BYSTANDERS: Kim Pham’s recent murder outside a Santa Ana nightclub shows the inability of society to react during emergency situations.
by Valeria Gutierrez, Staff Writer
All stories feature a prodigious hero or heroine. For the bookworms, Harry Potter and Katniss Everdeen changed the fate of the world within a few pages. For the historians, Tony Mendez, a U.S. Central Intelligence Agency (C.I.A.) exfiltration specialist, saved six politicians from a hostage situation during the Iranian Revolution in 1979. For those who love the classics, a palette surgeonfish named Dory assisted a clownfish she had just met named Marlin across the ocean to find his son Nemo. Three clumsy parapsychologists named Peter, Raymond and Egon joined forces against ghosts in 1984 to answer the famous question: “who you gonna call”? Disney’s hero Hercules started his legendary route to Mount Olympus with his first basic D.I.D. (Damsel in Distress). And let’s not forget one of America’s favorites: a below-average student who touched lives with the simple introduction, “My name is Forrest, Forrest Gump.”
We are naturally compelled to mimic our favorite characters’ admirable traits. Although a few heroes were created from a writer’s imagination, real heroes and heroines live every day, such as police officers, firefighters and doctors. While these professionals react quickly in emergency situations, not everyone has the ability to react so swiftly. Though a person might freeze when faced with danger, there is usually at least one person around to pull him or her to safety in the nick of time.
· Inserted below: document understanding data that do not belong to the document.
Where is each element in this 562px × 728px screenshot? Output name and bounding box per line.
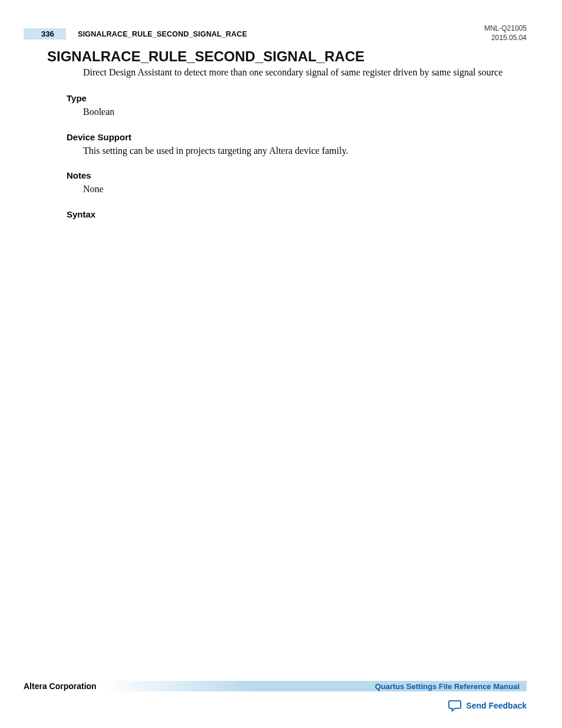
footer-gradient-bar: Quartus Settings File Reference Manual bbox=[104, 681, 527, 691]
page-footer: Altera Corporation Quartus Settings File… bbox=[24, 681, 527, 691]
document-date: 2015.05.04 bbox=[484, 33, 527, 42]
section-device-support-body: This setting can be used in projects tar… bbox=[83, 144, 521, 157]
section-device-support-label: Device Support bbox=[67, 132, 521, 142]
manual-link[interactable]: Quartus Settings File Reference Manual bbox=[375, 682, 520, 691]
page-title: SIGNALRACE_RULE_SECOND_SIGNAL_RACE bbox=[47, 48, 365, 65]
section-notes-body: None bbox=[83, 183, 521, 196]
page-number: 336 bbox=[24, 28, 66, 39]
page-container: 336 SIGNALRACE_RULE_SECOND_SIGNAL_RACE M… bbox=[0, 0, 562, 728]
document-id: MNL-Q21005 bbox=[484, 24, 527, 33]
page-header: 336 SIGNALRACE_RULE_SECOND_SIGNAL_RACE M… bbox=[24, 28, 527, 42]
description-text: Direct Design Assistant to detect more t… bbox=[83, 66, 521, 79]
running-header-title: SIGNALRACE_RULE_SECOND_SIGNAL_RACE bbox=[78, 30, 247, 38]
section-notes-label: Notes bbox=[67, 170, 521, 180]
footer-bar: Altera Corporation Quartus Settings File… bbox=[24, 681, 527, 691]
section-type-label: Type bbox=[67, 93, 521, 103]
header-meta: MNL-Q21005 2015.05.04 bbox=[484, 24, 527, 42]
section-syntax-label: Syntax bbox=[67, 209, 521, 219]
speech-bubble-icon bbox=[448, 700, 461, 711]
send-feedback-link[interactable]: Send Feedback bbox=[448, 700, 527, 711]
section-type-body: Boolean bbox=[83, 106, 521, 118]
footer-company: Altera Corporation bbox=[24, 681, 104, 691]
content-area: Direct Design Assistant to detect more t… bbox=[67, 66, 521, 222]
send-feedback-label: Send Feedback bbox=[466, 701, 527, 710]
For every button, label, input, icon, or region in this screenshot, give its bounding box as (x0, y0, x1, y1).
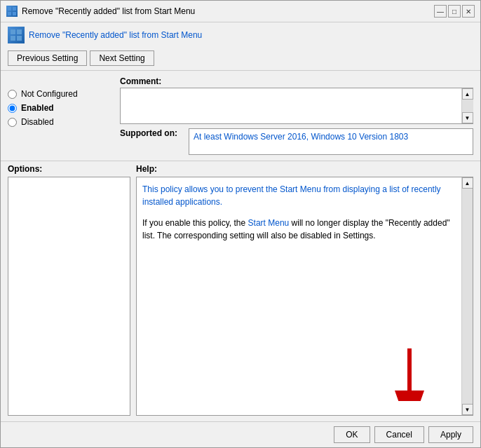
not-configured-label: Not Configured (21, 89, 78, 99)
comment-box-wrapper: ▲ ▼ (120, 88, 473, 124)
help-scroll-down[interactable]: ▼ (462, 404, 473, 415)
help-label: Help: (136, 164, 473, 174)
help-scroll-up[interactable]: ▲ (462, 177, 473, 189)
close-button[interactable]: ✕ (462, 5, 475, 18)
previous-setting-button[interactable]: Previous Setting (8, 50, 87, 66)
supported-on-value: At least Windows Server 2016, Windows 10… (189, 128, 473, 155)
scroll-down-arrow[interactable]: ▼ (462, 112, 473, 123)
options-section: Options: (8, 164, 130, 416)
window-title: Remove "Recently added" list from Start … (22, 6, 195, 16)
nav-buttons: Previous Setting Next Setting (1, 48, 480, 70)
policy-icon (8, 27, 25, 43)
disabled-option[interactable]: Disabled (8, 117, 120, 127)
main-content: Not Configured Enabled Disabled Comment: (1, 70, 480, 421)
options-box (8, 177, 130, 416)
minimize-button[interactable]: — (434, 5, 447, 18)
comment-input[interactable] (121, 88, 461, 123)
supported-area: Supported on: At least Windows Server 20… (120, 128, 473, 155)
title-bar-left: Remove "Recently added" list from Start … (6, 6, 195, 17)
comment-area: Comment: ▲ ▼ (120, 76, 473, 124)
help-section: Help: This policy allows you to prevent … (136, 164, 473, 416)
enabled-label: Enabled (21, 103, 54, 113)
svg-rect-0 (8, 7, 11, 11)
enabled-radio[interactable] (8, 104, 17, 113)
footer: OK Cancel Apply (1, 421, 480, 447)
disabled-label: Disabled (21, 117, 54, 127)
not-configured-option[interactable]: Not Configured (8, 89, 120, 99)
svg-rect-2 (8, 12, 11, 15)
next-setting-button[interactable]: Next Setting (90, 50, 154, 66)
options-label: Options: (8, 164, 130, 174)
ok-button[interactable]: OK (334, 426, 370, 443)
disabled-radio[interactable] (8, 118, 17, 127)
bottom-section: Options: Help: This policy allows you to… (1, 161, 480, 421)
arrow-indicator (388, 345, 431, 401)
help-box: This policy allows you to prevent the St… (136, 177, 473, 416)
help-paragraph-1: This policy allows you to prevent the St… (142, 183, 456, 208)
help-paragraph-2: If you enable this policy, the Start Men… (142, 217, 456, 242)
svg-rect-4 (11, 29, 15, 34)
window-icon (6, 6, 18, 17)
svg-rect-3 (13, 12, 16, 15)
title-bar-buttons: — □ ✕ (434, 5, 475, 18)
svg-rect-1 (13, 7, 16, 11)
supported-on-text: At least Windows Server 2016, Windows 10… (194, 132, 408, 142)
main-window: Remove "Recently added" list from Start … (0, 0, 481, 448)
comment-label: Comment: (120, 76, 473, 86)
supported-on-label: Supported on: (120, 128, 183, 138)
scroll-up-arrow[interactable]: ▲ (462, 88, 473, 100)
cancel-button[interactable]: Cancel (374, 426, 424, 443)
right-section: Comment: ▲ ▼ Supported on: At least (120, 76, 473, 155)
not-configured-radio[interactable] (8, 90, 17, 99)
enabled-option[interactable]: Enabled (8, 103, 120, 113)
svg-rect-7 (17, 36, 22, 41)
radio-section: Not Configured Enabled Disabled (8, 76, 120, 155)
scroll-track (462, 100, 473, 112)
title-bar: Remove "Recently added" list from Start … (1, 1, 480, 22)
policy-title-link[interactable]: Remove "Recently added" list from Start … (29, 30, 202, 40)
comment-scrollbar[interactable]: ▲ ▼ (461, 88, 473, 123)
header-area: Remove "Recently added" list from Start … (1, 22, 480, 48)
svg-rect-5 (17, 29, 22, 34)
restore-button[interactable]: □ (448, 5, 461, 18)
apply-button[interactable]: Apply (428, 426, 473, 443)
help-scrollbar[interactable]: ▲ ▼ (461, 177, 473, 415)
top-section: Not Configured Enabled Disabled Comment: (1, 71, 480, 161)
svg-rect-6 (11, 36, 15, 41)
help-scroll-track (462, 189, 473, 404)
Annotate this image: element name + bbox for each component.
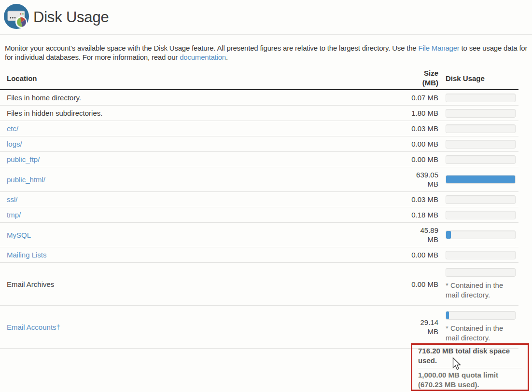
- disk-usage-cell: [442, 192, 518, 207]
- table-row: public_ftp/0.00 MB: [0, 152, 518, 167]
- table-row: Mailing Lists0.00 MB: [0, 247, 518, 263]
- disk-usage-cell: [442, 247, 518, 263]
- size-value: 0.00 MB: [410, 263, 442, 306]
- disk-usage-bar: [446, 195, 516, 204]
- size-value: 639.05 MB: [410, 167, 442, 192]
- documentation-link[interactable]: documentation: [180, 53, 226, 61]
- size-value: 0.03 MB: [410, 192, 442, 207]
- disk-usage-rows: Files in home directory.0.07 MBFiles in …: [0, 90, 518, 349]
- intro-line-1: Monitor your account's available space w…: [5, 44, 532, 53]
- location-cell: public_html/: [0, 167, 410, 192]
- location-label: Files in hidden subdirectories.: [7, 109, 102, 117]
- disk-usage-cell: * Contained in the mail directory.: [442, 306, 518, 349]
- location-cell: MySQL: [0, 223, 410, 247]
- disk-usage-bar: [446, 140, 516, 149]
- location-cell: ssl/: [0, 192, 410, 207]
- disk-usage-page: Disk Usage Monitor your account's availa…: [0, 0, 532, 392]
- disk-usage-bar: [446, 311, 516, 320]
- disk-usage-cell: [442, 167, 518, 192]
- disk-usage-cell: [442, 90, 518, 106]
- contained-in-mail-note: * Contained in the mail directory.: [446, 324, 508, 343]
- disk-usage-cell: [442, 106, 518, 121]
- disk-usage-bar-fill: [446, 311, 449, 319]
- size-value: 0.00 MB: [410, 152, 442, 167]
- disk-usage-cell: * Contained in the mail directory.: [442, 263, 518, 306]
- intro-text-segment: to see usage data for: [460, 44, 528, 52]
- location-link[interactable]: etc/: [7, 124, 18, 133]
- location-cell: Files in home directory.: [0, 90, 410, 106]
- file-manager-link[interactable]: File Manager: [418, 44, 459, 52]
- table-row: Email Accounts†29.14 MB* Contained in th…: [0, 306, 518, 349]
- disk-usage-cell: [442, 207, 518, 223]
- location-link[interactable]: MySQL: [7, 231, 31, 239]
- size-value: 29.14 MB: [410, 306, 442, 349]
- column-header-disk-usage: Disk Usage: [442, 67, 518, 90]
- location-link[interactable]: Mailing Lists: [7, 251, 47, 259]
- size-value: 0.00 MB: [410, 247, 442, 263]
- table-header-row: Location Size (MB) Disk Usage: [0, 67, 518, 90]
- location-cell: tmp/: [0, 207, 410, 223]
- disk-usage-bar: [446, 155, 516, 164]
- disk-usage-bar-fill: [446, 176, 515, 183]
- disk-usage-cell: [442, 152, 518, 167]
- disk-usage-bar: [446, 268, 516, 277]
- location-cell: Mailing Lists: [0, 247, 410, 263]
- contained-in-mail-note: * Contained in the mail directory.: [446, 281, 508, 300]
- table-row: Files in home directory.0.07 MB: [0, 90, 518, 106]
- disk-usage-bar: [446, 124, 516, 133]
- size-value: 0.07 MB: [410, 90, 442, 106]
- disk-usage-cell: [442, 121, 518, 136]
- intro-text-segment: for individual databases. For more infor…: [5, 53, 180, 61]
- table-row: etc/0.03 MB: [0, 121, 518, 136]
- location-label: Email Archives: [7, 280, 54, 288]
- disk-usage-bar: [446, 109, 516, 118]
- disk-usage-bar: [446, 94, 516, 102]
- location-cell: Files in hidden subdirectories.: [0, 106, 410, 121]
- quota-summary-box: 716.20 MB total disk space used. 1,000.0…: [411, 343, 529, 391]
- location-link[interactable]: public_html/: [7, 176, 45, 184]
- footer-empty-cell: [0, 349, 410, 392]
- column-header-size: Size (MB): [410, 67, 442, 90]
- column-header-location: Location: [0, 67, 410, 90]
- disk-usage-bar: [446, 251, 516, 259]
- size-value: 0.03 MB: [410, 121, 442, 136]
- table-row: Files in hidden subdirectories.1.80 MB: [0, 106, 518, 121]
- disk-usage-cell: [442, 136, 518, 152]
- size-value: 0.00 MB: [410, 136, 442, 152]
- location-cell: etc/: [0, 121, 410, 136]
- size-value: 45.89 MB: [410, 223, 442, 247]
- location-label: Files in home directory.: [7, 94, 81, 102]
- size-value: 0.18 MB: [410, 207, 442, 223]
- table-row: tmp/0.18 MB: [0, 207, 518, 223]
- total-disk-space-used: 716.20 MB total disk space used.: [418, 346, 522, 365]
- mouse-cursor: [452, 357, 462, 373]
- location-link[interactable]: logs/: [7, 140, 22, 148]
- intro-text: Monitor your account's available space w…: [5, 44, 532, 62]
- location-cell: Email Accounts†: [0, 306, 410, 349]
- page-header: Disk Usage: [0, 0, 532, 35]
- table-row: ssl/0.03 MB: [0, 192, 518, 207]
- disk-usage-bar: [446, 175, 516, 184]
- disk-usage-cell: [442, 223, 518, 247]
- disk-usage-bar-fill: [446, 231, 451, 239]
- table-row: public_html/639.05 MB: [0, 167, 518, 192]
- disk-usage-icon: [4, 4, 29, 30]
- location-link[interactable]: Email Accounts†: [7, 323, 60, 331]
- location-link[interactable]: public_ftp/: [7, 155, 40, 163]
- intro-text-segment: Monitor your account's available space w…: [5, 44, 418, 52]
- quota-divider: [418, 368, 522, 368]
- disk-usage-bar: [446, 230, 516, 239]
- quota-limit: 1,000.00 MB quota limit (670.23 MB used)…: [418, 370, 522, 390]
- location-link[interactable]: ssl/: [7, 195, 18, 203]
- disk-usage-bar: [446, 211, 516, 219]
- table-row: MySQL45.89 MB: [0, 223, 518, 247]
- size-value: 1.80 MB: [410, 106, 442, 121]
- location-cell: logs/: [0, 136, 410, 152]
- location-link[interactable]: tmp/: [7, 211, 21, 219]
- page-title: Disk Usage: [33, 9, 109, 26]
- location-cell: Email Archives: [0, 263, 410, 306]
- table-row: logs/0.00 MB: [0, 136, 518, 152]
- table-row: Email Archives0.00 MB* Contained in the …: [0, 263, 518, 306]
- intro-text-segment: .: [226, 53, 228, 61]
- intro-line-2: for individual databases. For more infor…: [5, 53, 532, 62]
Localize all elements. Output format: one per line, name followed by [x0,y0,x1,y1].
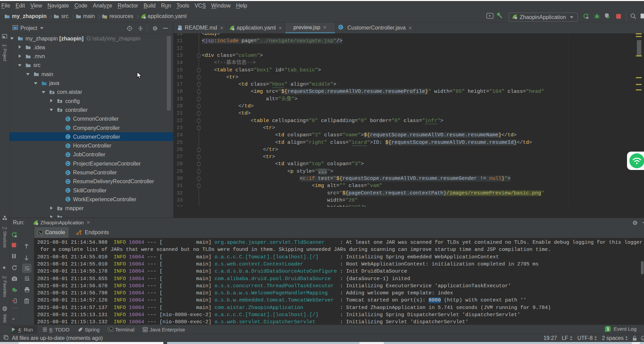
svg-text:C: C [67,144,69,148]
svg-text:C: C [67,153,69,157]
svg-text:C: C [67,171,69,175]
svg-text:C: C [339,25,342,29]
svg-text:C: C [67,161,69,166]
svg-text:MD: MD [178,28,181,30]
svg-text:C: C [67,126,69,130]
svg-text:C: C [67,197,69,201]
svg-text:C: C [67,179,69,184]
svg-text:C: C [67,188,69,192]
svg-text:C: C [67,117,69,121]
svg-text:C: C [67,135,69,139]
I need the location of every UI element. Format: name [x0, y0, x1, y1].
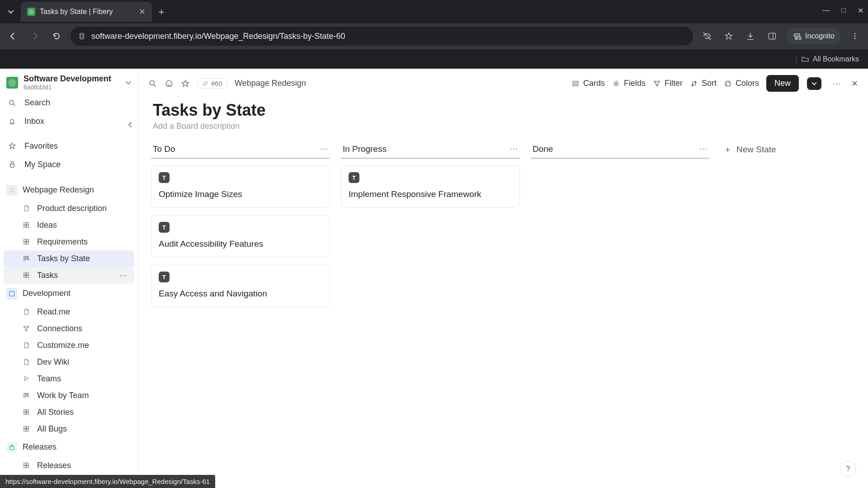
window-minimize-icon[interactable]: ― [822, 6, 830, 15]
tree-item[interactable]: Tasks⋯ [4, 267, 134, 284]
tree-item[interactable]: Work by Team [0, 387, 138, 404]
column-header[interactable]: In Progress⋯ [341, 140, 520, 158]
nav-back-button[interactable] [5, 28, 21, 44]
view-type-icon [23, 308, 32, 315]
column-menu-icon[interactable]: ⋯ [699, 144, 708, 154]
svg-rect-24 [27, 273, 29, 275]
topbar-search-icon[interactable] [148, 79, 157, 88]
page-id-tag[interactable]: #60 [197, 78, 227, 89]
column-divider [341, 158, 520, 159]
more-icon[interactable]: ⋯ [119, 270, 127, 280]
tree-item[interactable]: Releases [0, 457, 138, 474]
tree-item[interactable]: Ideas [0, 217, 138, 234]
sidebar-search[interactable]: Search [0, 94, 138, 112]
view-type-icon [23, 238, 32, 245]
app-root: Software Development 6ad8d3d1 Search Inb… [0, 69, 868, 488]
tree-item[interactable]: Customize.me [0, 337, 138, 354]
space-releases[interactable]: Releases [0, 437, 138, 457]
view-fields-button[interactable]: Fields [612, 79, 646, 88]
new-tab-button[interactable]: ＋ [156, 5, 166, 19]
window-close-icon[interactable]: ✕ [858, 6, 863, 15]
board-card[interactable]: TOptimize Image Sizes [151, 165, 330, 208]
space-dev[interactable]: Development [0, 284, 138, 304]
chevron-down-icon [811, 81, 817, 86]
filter-button[interactable]: Filter [653, 79, 683, 88]
more-menu-button[interactable]: ⋯ [832, 79, 840, 89]
sidebar-inbox-label: Inbox [24, 117, 44, 126]
workspace-switcher[interactable]: Software Development 6ad8d3d1 [0, 69, 138, 94]
new-dropdown-button[interactable] [807, 77, 821, 90]
svg-point-61 [726, 84, 727, 85]
topbar-star-icon[interactable] [181, 79, 190, 88]
svg-rect-23 [24, 273, 26, 275]
new-button[interactable]: New [766, 75, 799, 92]
board-card[interactable]: TAudit Accessibility Features [151, 215, 330, 258]
svg-rect-43 [24, 463, 26, 465]
tracking-icon[interactable] [699, 28, 715, 44]
sort-button[interactable]: Sort [690, 79, 717, 88]
sidebar-search-label: Search [24, 98, 50, 108]
view-cards-button[interactable]: Cards [571, 79, 605, 88]
topbar-emoji-icon[interactable] [165, 79, 174, 88]
column-menu-icon[interactable]: ⋯ [320, 144, 328, 154]
topbar: #60 Webpage Redesign Cards Fields Filter… [138, 69, 868, 98]
column-header[interactable]: Done⋯ [531, 140, 710, 158]
tree-item[interactable]: All Stories [0, 404, 138, 421]
breadcrumb[interactable]: Webpage Redesign [235, 79, 306, 88]
tree-item-label: Connections [37, 324, 82, 333]
close-panel-button[interactable]: ✕ [851, 79, 858, 89]
tree-item[interactable]: All Bugs [0, 421, 138, 437]
view-type-icon [23, 375, 32, 382]
tree-item[interactable]: Requirements [0, 234, 138, 250]
svg-rect-17 [27, 239, 29, 242]
close-tab-icon[interactable]: ✕ [139, 7, 146, 17]
site-settings-icon [78, 32, 86, 40]
window-maximize-icon[interactable]: □ [841, 6, 846, 15]
tree-item[interactable]: Dev Wiki [0, 354, 138, 371]
sidebar-my-space[interactable]: My Space [0, 155, 138, 174]
tree-item-label: All Bugs [37, 424, 67, 434]
colors-button[interactable]: Colors [724, 79, 759, 88]
svg-rect-32 [26, 394, 27, 396]
sidebar-inbox[interactable]: Inbox [0, 112, 138, 131]
space-webpage[interactable]: Webpage Redesign [0, 180, 138, 200]
address-bar[interactable]: software-development.fibery.io/Webpage_R… [71, 27, 693, 46]
bookmark-star-button[interactable] [721, 28, 736, 44]
url-text: software-development.fibery.io/Webpage_R… [91, 32, 345, 41]
column-name: To Do [153, 144, 175, 154]
downloads-button[interactable] [743, 28, 758, 44]
all-bookmarks-link[interactable]: All Bookmarks [813, 55, 859, 63]
tree-item[interactable]: Connections [0, 320, 138, 337]
tree-item-label: Tasks [37, 271, 58, 280]
incognito-badge[interactable]: Incognito [786, 28, 841, 44]
nav-reload-button[interactable] [49, 28, 64, 44]
browser-tab[interactable]: Tasks by State | Fibery ✕ [21, 2, 152, 22]
board-card[interactable]: TEasy Access and Navigation [151, 265, 330, 307]
tab-search-dropdown[interactable] [4, 4, 18, 19]
new-state-button[interactable]: ＋New State [721, 140, 779, 159]
board-card[interactable]: TImplement Responsive Framework [341, 165, 520, 208]
card-type-badge: T [159, 222, 170, 233]
svg-point-54 [170, 82, 171, 83]
page-description-placeholder[interactable]: Add a Board description [138, 122, 868, 140]
column-header[interactable]: To Do⋯ [151, 140, 330, 158]
svg-rect-15 [27, 225, 29, 228]
svg-point-60 [728, 82, 729, 83]
chevron-down-icon [8, 9, 14, 15]
arrow-right-icon [30, 32, 39, 41]
column-menu-icon[interactable]: ⋯ [509, 144, 518, 154]
help-button[interactable]: ? [840, 461, 856, 477]
tree-item[interactable]: Product description [0, 200, 138, 217]
nav-forward-button[interactable] [27, 28, 42, 44]
status-bar: https://software-development.fibery.io/W… [0, 475, 215, 488]
bookmarks-bar: | All Bookmarks [0, 49, 868, 69]
sidebar-favorites[interactable]: Favorites [0, 137, 138, 155]
svg-line-51 [154, 84, 156, 86]
tree-item[interactable]: Read.me [0, 304, 138, 320]
tree-item[interactable]: Tasks by State [4, 250, 134, 267]
sidepanel-button[interactable] [764, 28, 780, 44]
browser-menu-button[interactable] [847, 28, 863, 44]
page-title[interactable]: Tasks by State [138, 98, 868, 122]
tree-item[interactable]: Teams [0, 371, 138, 387]
svg-rect-39 [27, 427, 29, 429]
Unfortunately, for 23-year-old Kim Pham from California, not a single hero was out the night she decided to visit the popular Santa Ana nightclub, The Crosby. According to police, on January 18 around 12:20 a.m., Pham was beaten to death by a group of two men and three women when she accidently walked in front of a camera while the group was taking a picture. The police were able to identify the aggressors through the witnesses and footage that was taken of Pham while she was attacked until she was beaten brain dead. Oddly enough, the footage also shows a group of people who were in line to enter The Crosby surrounding Pham during the incident, and the security guard was reported to have arrived on the scene too late. Disturbingly, Pham was in line with her friends that night but they are nowhere to be seen on the video footage.
A famous case dealing with observed attacks and murders in which “good” civilians do nothing is the murder of Catherine Susan (Kitty) Genovese in 1964. Genovese lived in Brooklyn, New York and worked as a manager at the time of her mugging, rape and murder by Winston Moseley. Police reports state Genovese had just parked her car and was walking to her apartment nearby when Moseley attacked her. Genovese screamed out for help multiple times. Her neighbors ignored the cries and carried on with their night while the innocent 28-year-old was killed on their street. Neighbor Robert Mozer frightened the murderer by screaming to leave the girl alone but never left the safety of his apartment. Half an hour after the attack, all too late, Karl Ross made the call to the police. Once the story broke out, New York writers gave the incident the honest title “38 Who Saw Murder Didn’t Call the Police.”
The human behavior of “good” Samaritans doing nothing became known as the “bystander effect.” The bystander effect was researched intensively by John Darley and Bibb Latané in 1968. Darley and Latané concluded that witnesses in emergency situations go through the process of noticing the emergency, interpreting it, determining the degree of responsibility and form of assistance, and then finally executing their determined action. Through this process, the Average Joe has the capability of stepping in or deciding that the emergency taking place is not his problem. The research also found that when more civilians are around the situation, the less likely it is that each bystander is going to take action.
When middle and high school fights break out, the average teenager’s instinct is to form a crowd around the fight and pull his or her camera phone out to get the best shot. Adults have the same reaction in real-world circumstances. Instead of stopping the fight or making an attempt to save the victim, the average person will watch or carry on with his or her day and remain unaffected by the situation. But why? Is society afraid of receiving a black eye and few scrapes and bruises? Or are the people within society scared of what others might think of them? Regardless of what society thinks, no pride is worth watching someone murder a human being.
Who you become as a person starts in high school. If you stand around and watch a student suffer from a fight, you are just as capable of watching slaughter in the future. One person is all it takes to change a life. One person can create a domino effect of bystanders becoming heroes. Plenty of so-called “heroes and heroines” like to think they would take action in a life or death situation. However, the murders of Kim Pham and Catherine Genovese put such expectations into a harsher perspective.